The single-cell gel electrophoresis (comet assay) showed the DNA damage of cadmium chloride on piglet Sertoli cells. A: DNA image of control group A. B: Comet assay revealed that the damaged DNA of cadmium chloride-treated group B contained strand breaks and migrated farther in the gel than intact DNA, creating an image resembling a celestial comet. Scale bars in A and B = 10 μm. C: Quantitation assay showed that DNA damage grades of piglet Sertoli cells by various concentration of cadmium chloride. Compared to control group A, "*" indicated significant difference (p < 0.05), "**" indicated extremely significant difference (p < 0.01).

Figure 5

Flow cytometry showed the apoptosis of piglet Sertoli cells without or with various concentration of cadmium chloride exposure. A: Control group A; B: Group B; C: Group C; D: Group D; and E: Group E.

Figure 6

TUNEL assay showed apoptotic cells in the seminiferous tubules of piglets with different doses of cadmium chloride treatment. A-D: TUNEL-positive cells in the seminiferous tubules of piglets without cadmium chloride treatment (A), or treated with cadmium chloride at 300 mg/kg body weight (B), 600 mg/kg body weight (C), or with 1200 mg/kg body weight (D). E: Quantitation assay showed that TUNEL-positive cells in the seminiferous tubules of piglets treated with various concentration of cadmium chloride.

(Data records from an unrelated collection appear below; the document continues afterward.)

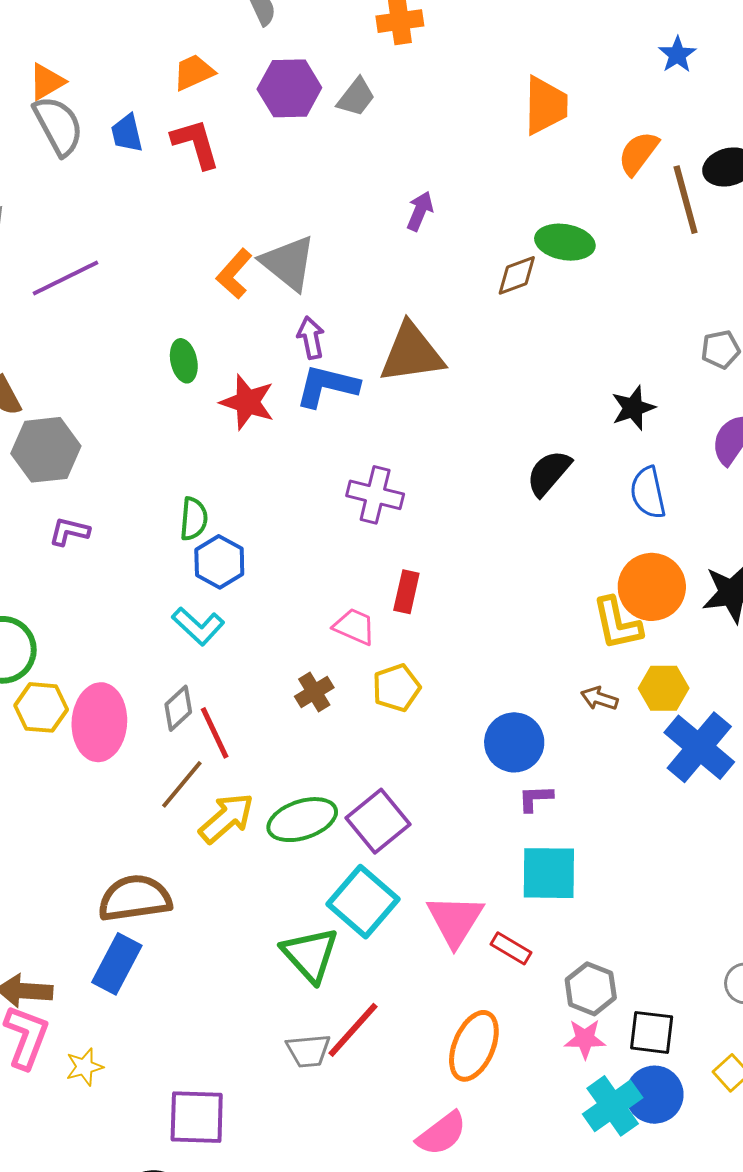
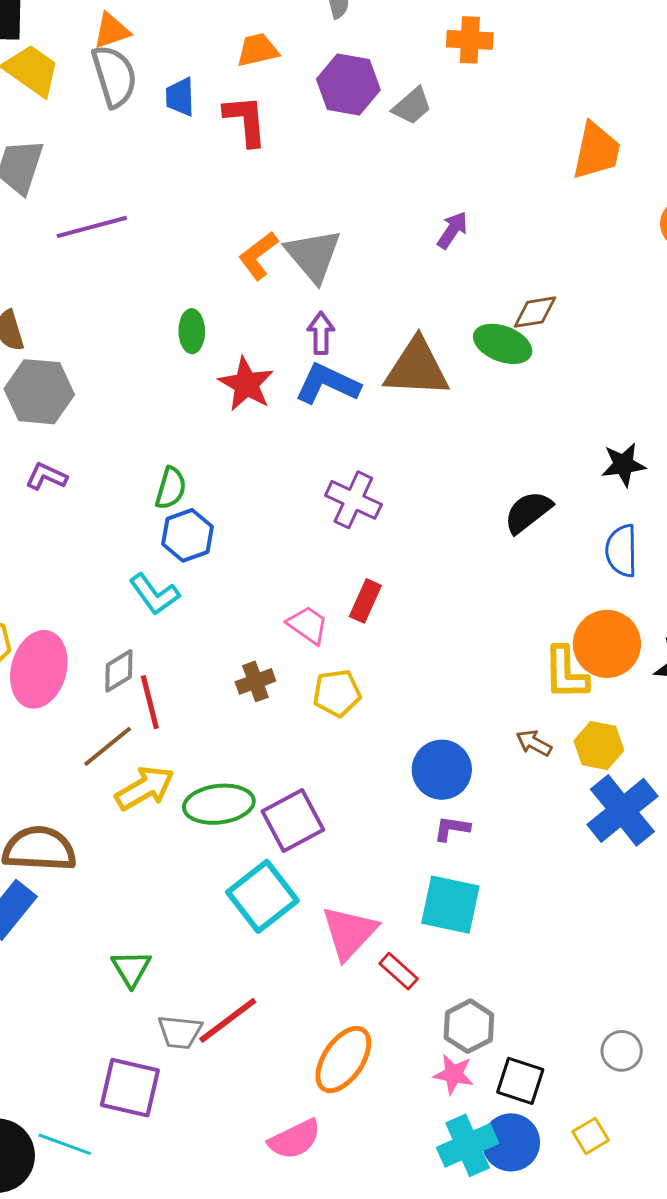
green ellipse: (565, 242) -> (503, 344), moved
green triangle: (310, 955) -> (131, 968), moved, size x0.7
purple square: (197, 1117) -> (130, 1088), moved

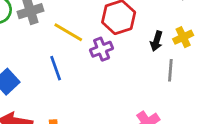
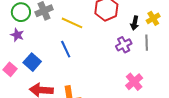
purple cross: (102, 49) -> (124, 45), moved

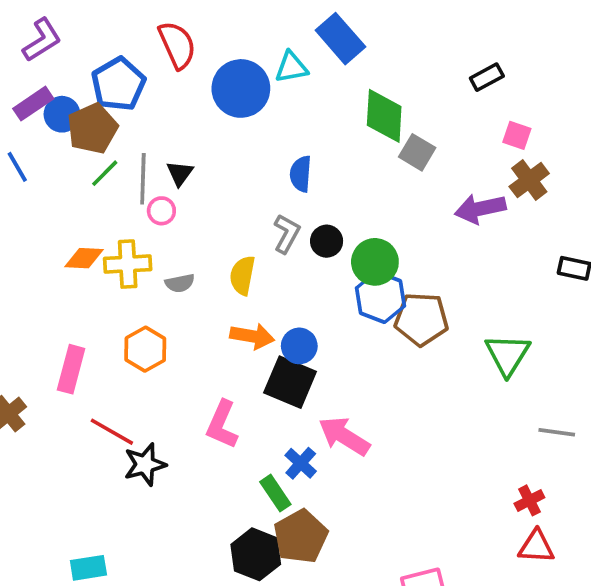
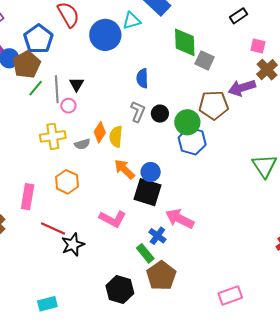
orange diamond: (84, 258) -> (100, 132), moved, turned -55
brown pentagon: (421, 319) -> (214, 105), moved
orange arrow: (252, 336) -> (124, 169), turned -140
pink L-shape: (222, 424) -> (113, 219), turned -80
black hexagon: (256, 554) -> (120, 290), moved

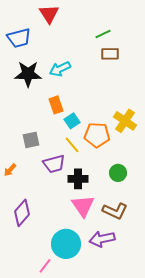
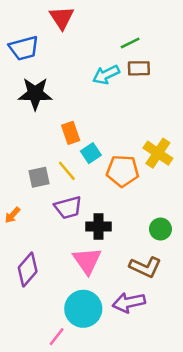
cyan arrow: (60, 69) -> (106, 75), moved
yellow line: (72, 145) -> (67, 171), moved
green circle: (118, 173) -> (160, 229), moved
pink triangle: (83, 206) -> (87, 261), moved

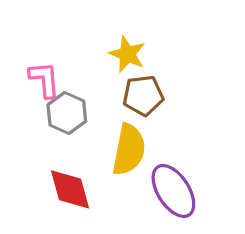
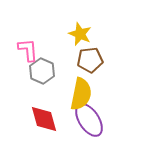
purple ellipse: (173, 191) -> (89, 120), moved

Compared to control group A, "*" indicated significant difference (p < 0.05), "**" indicated extremely significant difference (p < 0.01).

Figure 7

Effect of cadmium chloride on mRNA expression of transferrin and androgen binding protein of piglet Sertoli cells. A: RT-PCR showed the mRNA expression of transferrin and androgen binding protein on piglet Sertoli cells treated with various concentration of cadmium chloride. B: Quantitation assay showed mRNA expression of transferrin and androgen binding protein of piglet Sertoli cells by various concentration of cadmium chloride. Compared to control group A, "*" indicated significant difference (p < 0.05), "**" indicated extremely significant difference (p < 0.01).

Figure 8

Transmission election microscopy revealed ultrastructure of piglet Sertoli cells without or with various concentration of cadmium chloride exposure. Note: A: Control group A; B: Group B; C: Group D. Arrow indicated nucleus that were dissolved into several nuclear dense bodies with condensed chromatin. D: Group E. Arrow indicated apoptotic bodies. Scale bars in A and C = 5 μm; bars in B and D = 2 μm.